Large volumes of data are analyzed using big data analytics to find undiscovered trends, connections, and perhaps other revelations. With the new technological advances in the present, one can capture and evaluate their data and obtain insights from it almost immediately, whereas this process would take longer and be less effective with more conventional business intelligence tools (Pappas et al., 2021). Businesses may tap their content and use big data analytics to find new possibilities. This results in wiser company decisions, more effective operations, greater profitability, and happier clients (Mikalef et al., 2019). Businesses that combine big data with sophisticated analytics benefit in a variety of ways.

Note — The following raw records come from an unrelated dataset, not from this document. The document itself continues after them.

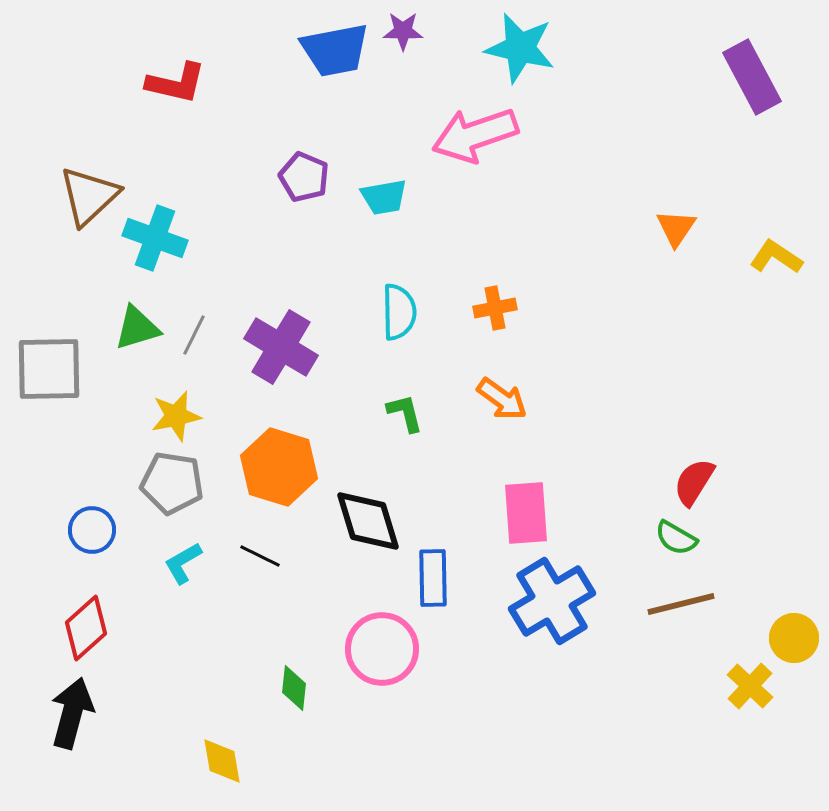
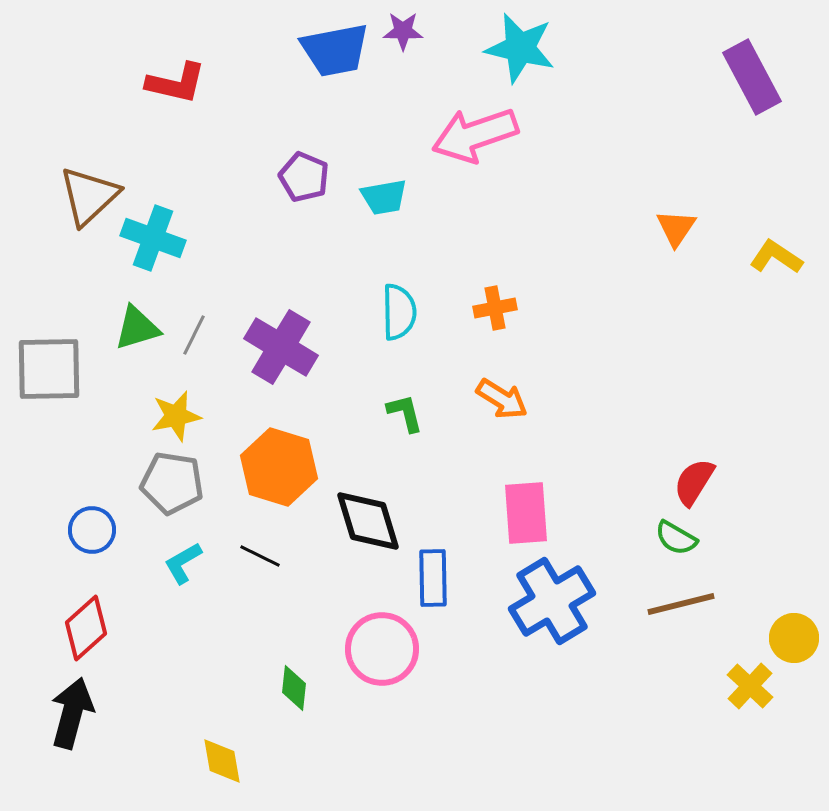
cyan cross: moved 2 px left
orange arrow: rotated 4 degrees counterclockwise
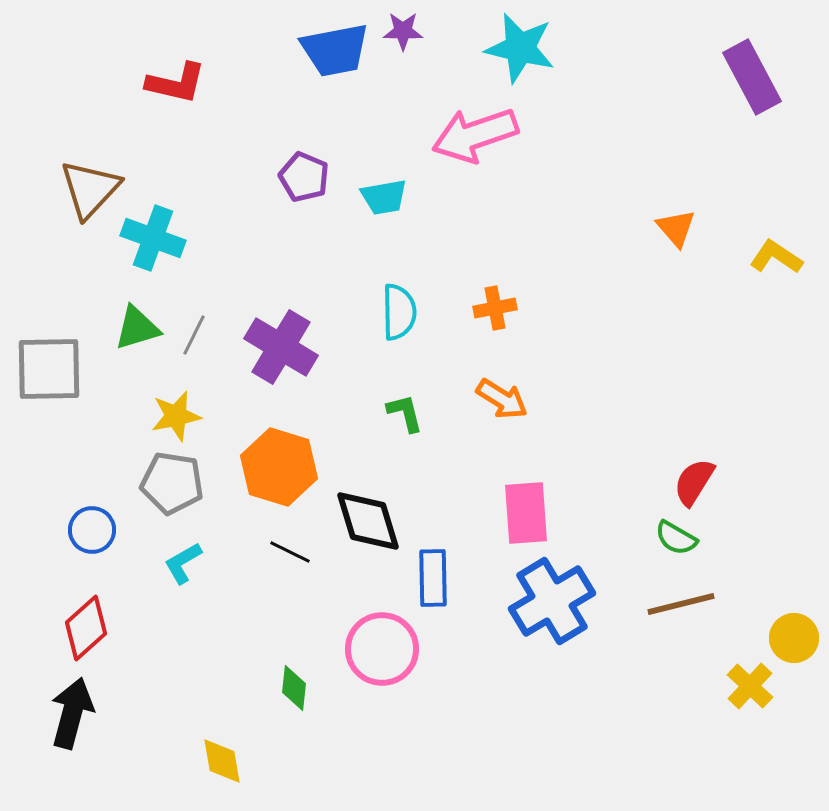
brown triangle: moved 1 px right, 7 px up; rotated 4 degrees counterclockwise
orange triangle: rotated 15 degrees counterclockwise
black line: moved 30 px right, 4 px up
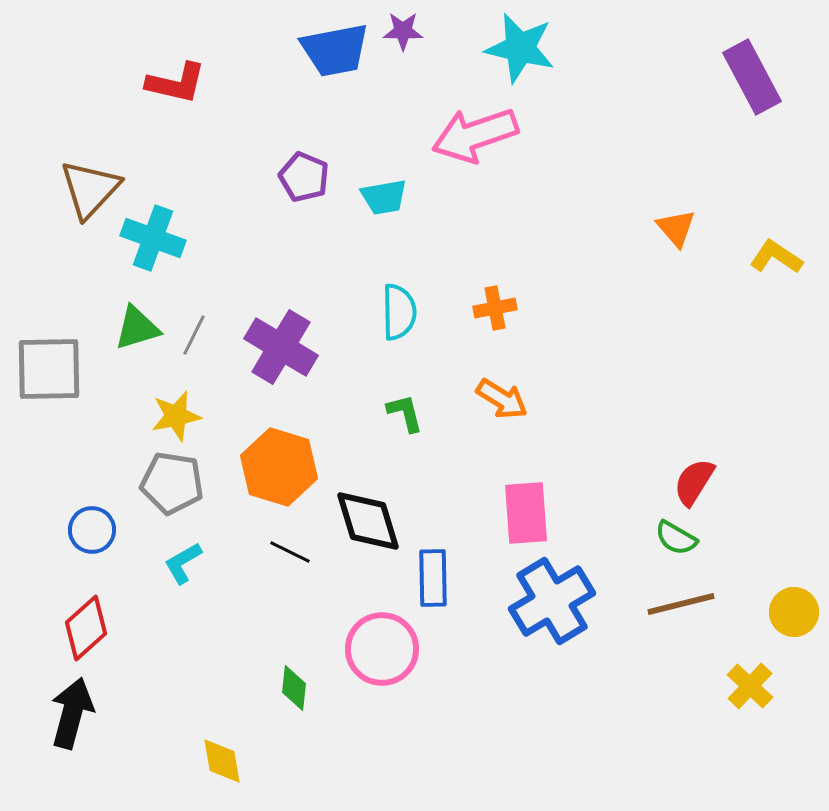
yellow circle: moved 26 px up
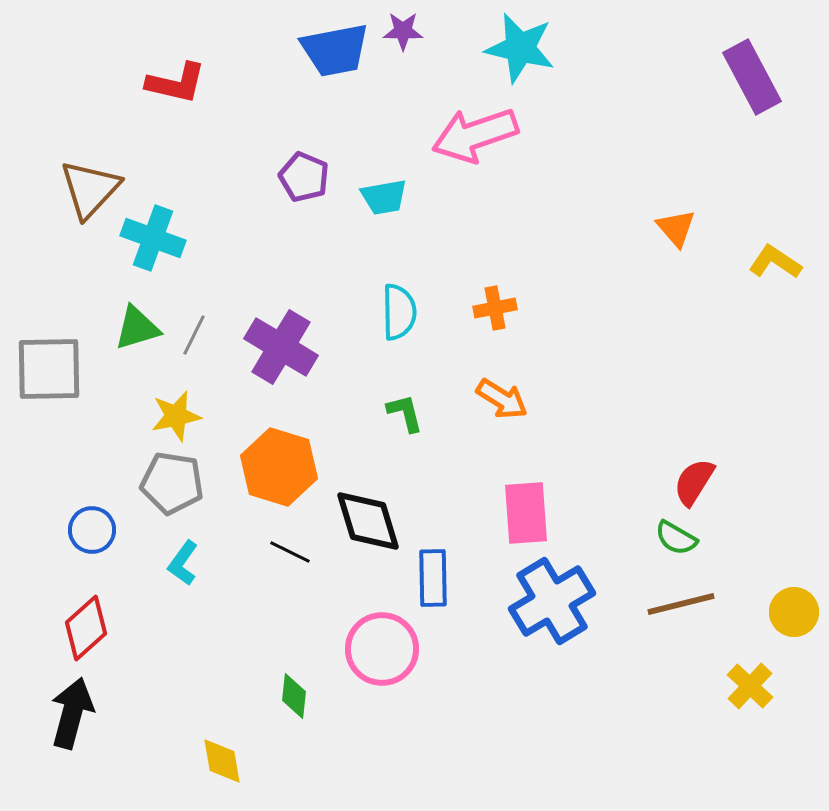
yellow L-shape: moved 1 px left, 5 px down
cyan L-shape: rotated 24 degrees counterclockwise
green diamond: moved 8 px down
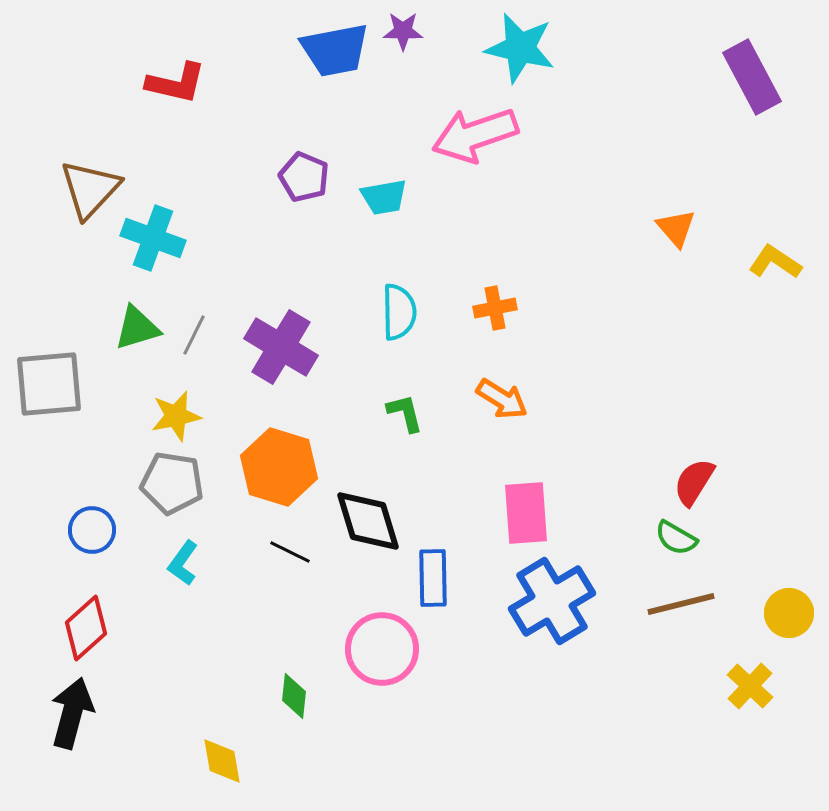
gray square: moved 15 px down; rotated 4 degrees counterclockwise
yellow circle: moved 5 px left, 1 px down
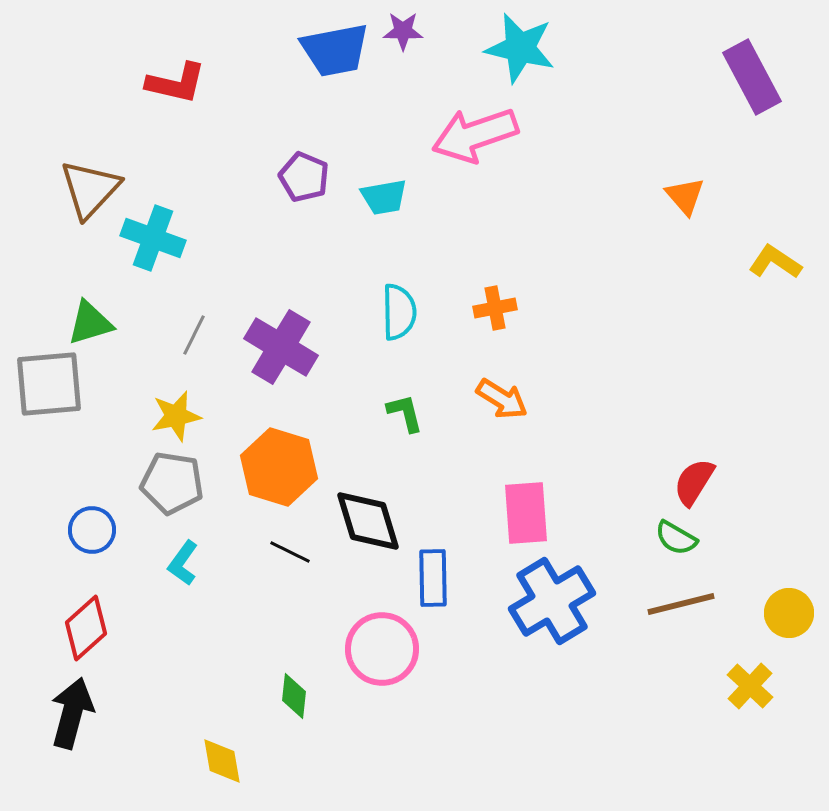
orange triangle: moved 9 px right, 32 px up
green triangle: moved 47 px left, 5 px up
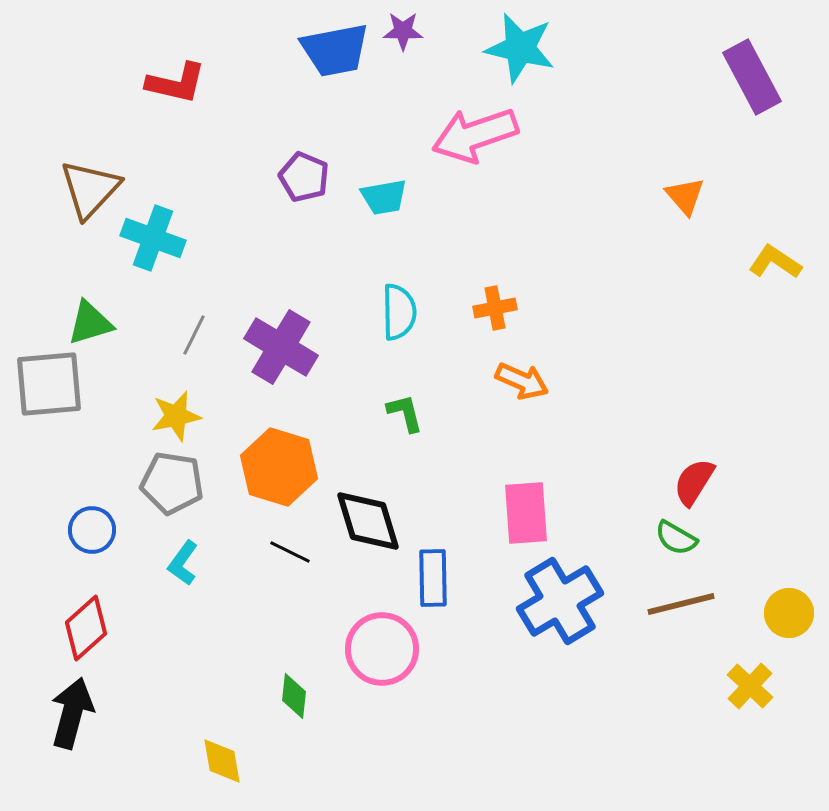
orange arrow: moved 20 px right, 18 px up; rotated 8 degrees counterclockwise
blue cross: moved 8 px right
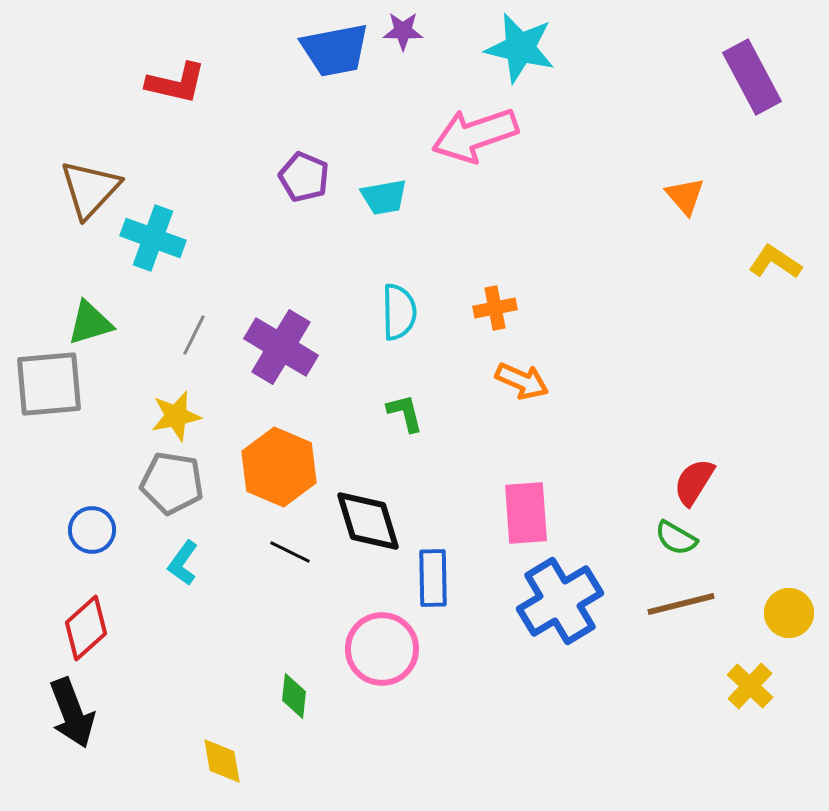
orange hexagon: rotated 6 degrees clockwise
black arrow: rotated 144 degrees clockwise
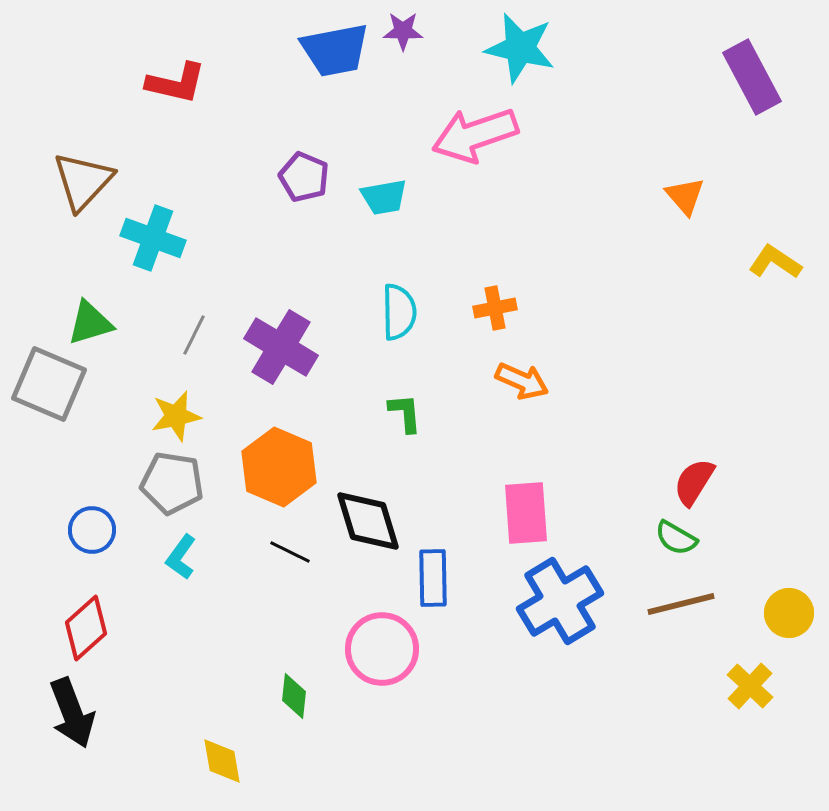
brown triangle: moved 7 px left, 8 px up
gray square: rotated 28 degrees clockwise
green L-shape: rotated 9 degrees clockwise
cyan L-shape: moved 2 px left, 6 px up
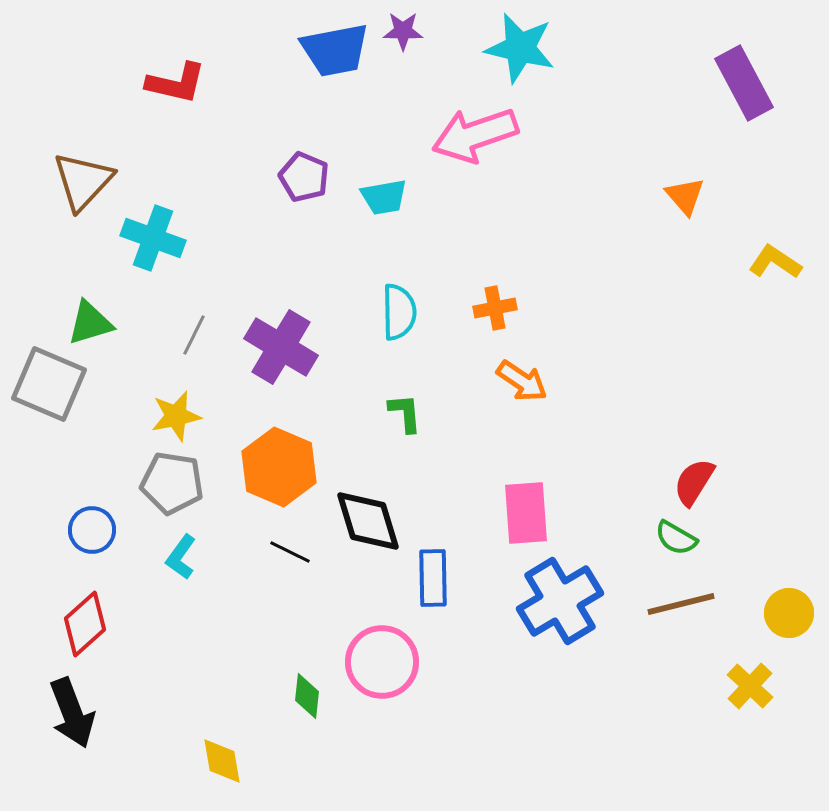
purple rectangle: moved 8 px left, 6 px down
orange arrow: rotated 10 degrees clockwise
red diamond: moved 1 px left, 4 px up
pink circle: moved 13 px down
green diamond: moved 13 px right
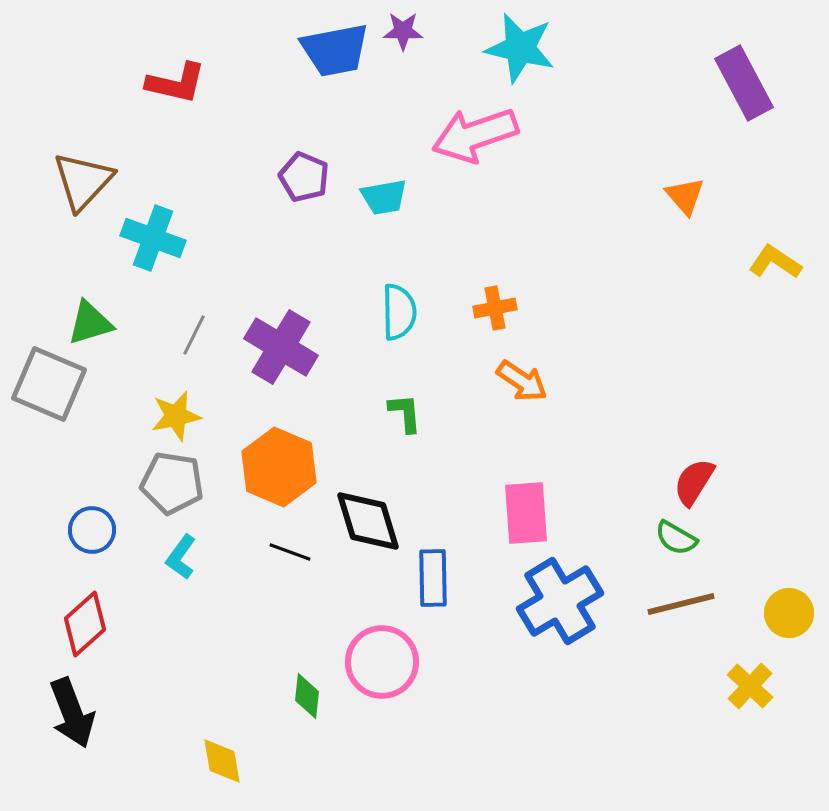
black line: rotated 6 degrees counterclockwise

This include cost savings where the Big Data Analytics majorly concentrates on the expense of keeping vast amounts of data. Big data technologies like cloud-based analytics can drastically cut that cost by, for example, using a data warehouse (Wang et al., 2022). Additionally, big data analytics assists businesses in finding ways to operate more effectively. Quicker and more accurate decision-making (Hariri et al., 2019). Businesses can quickly evaluate information in order to make quick, intelligent choices because of in-memory analytics’ speed and the capacity to examine new forms of data, including concurrent access of data from IoT (Hariri et al., 2019). Creating and promoting new product lines and solutions. Businesses may offer consumers what they require whenever they require it by using analytics to determine their demands and level of satisfaction. Big data analytics give more businesses the chance to create cutting-edge new goods that cater to the shifting wants of their clients (Dubey et al., 2021). The Big Data Analytics to help out in price reduction. In order to increase profits, businesses may choose fee structures that predict and incorporate data from various data sources. Risk control can also be facilitated by these data analytics (Dubey et al., 2021). Efficient risk mitigation techniques can be developed using big data analytics to find new dangers in data trends.
References
Dubey, R., Bryde, D. J., Graham, G., Foropon, C., Kumari, S., & Gupta, O. (2021). The role of Alliance Management, Big Data Analytics and information visibility on new-product development capability. Annals of Operations Research. Web.
Hariri, R. H., Fredericks, E. M., & Bowers, K. M. (2019). Uncertainty in big data analytics: Survey, opportunities, and challenges. Journal of Big Data, 6(1). Web.
Mikalef, P., Boura, M., Lekakos, G., & Krogstie, J. (2019). Big Data Analytics and firm performance: Findings from a mixed-method approach. Journal of Business Research, 98, 261–276. Web.
Pappas, I. O., Mikalef, P., Giannakos, M. N., Krogstie, J., & Lekakos, G. (2021). Correction to: Big Data and business analytics ecosystems: Paving the way towards Digital Transformation and Sustainable Societies. Information Systems and e-Business Management, 19(4), 1355–1355. Web.
Wang, J., Xu, C., Zhang, J., & Zhong, R. (2022). Big Data Analytics for Intelligent Manufacturing Systems: A Review. Journal of Manufacturing Systems, 62, 738–752. Web.